In any case, USA has a serious firearm problem that it needs to deal with, but so far that is woefully inadequate. On the other hand the are many excuses and rationalizations as to why USA is so "exceptional" that nothing can be done.
OK, I agree with you on that- I haven't seen armed groups going through local neighborhoods, so it wasn't my first thought. I was thinking about neo-Nazis with flags, bull horns and empty heads, trying to recruit new members. That kind of thing HAS happened in Wisconsin, but I don't remember the mast time it happened in the Milwaukee area.

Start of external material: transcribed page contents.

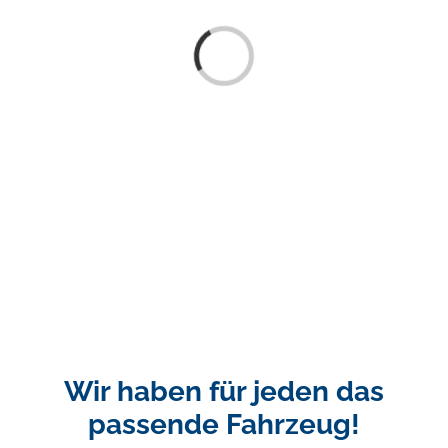
Laden...
Wir haben für jeden das
passende Fahrzeug!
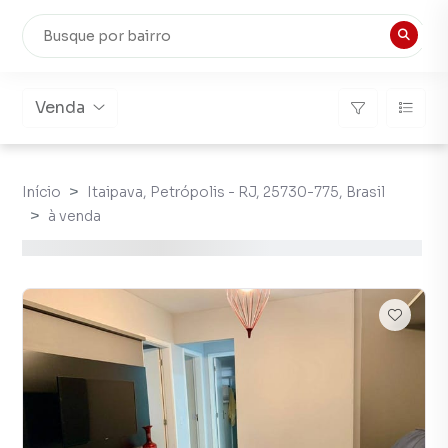
Venda
Início
Itaipava, Petrópolis - RJ, 25730-775, Brasil
à venda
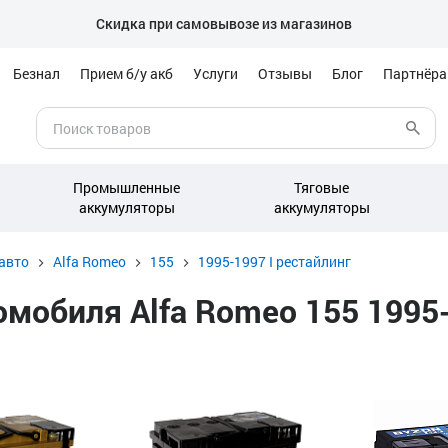
Скидка при самовывозе из магазинов
Безнал
Прием б/у акб
Услуги
Отзывы
Блог
Партнёр
Промышленные
Тяговые
аккумуляторы
аккумуляторы
авто
Alfa Romeo
155
1995-1997 I рестайлинг
мобиля Alfa Romeo 155 1995-1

The US absolutely has a gun problem.

Oh, yeah- American exceptionalism. We're 'special', but not in a good way.
 
GO-NAD!

GO-NAD!

Audioholic Spartan
That may be, but in the US, the local/state/Federal governments are too busy making a statement about how well they're handling problems and bickering across party lines to do what's needed. When members of government hold what have become career positions, they're far too isolated form real life to see how bad things have become. Oh, they see photos but that isn't an effective way to get them to understand. IMO, they should be driven into depressed areas and dropped off, so they can find their own way out. That will force them to talk to people unless they just walk the whole way and if they ignore someone who might try to help (yes, that WOULD actually happen. Well, maybe not if they knew who was trying to leave the area), I think the people who might be ignored would say something about it (and they SHOULD- nobody should be ignored).

By 'Americans', do you mean people, or 'the government'? If you mean 'people', sure. How would that happen when so much needs to be improved? California alone has more than 151K homeless people.
I mean government and "the people" together. Admittedly, that's a pretty empty statement, but it would take a book to expand on it.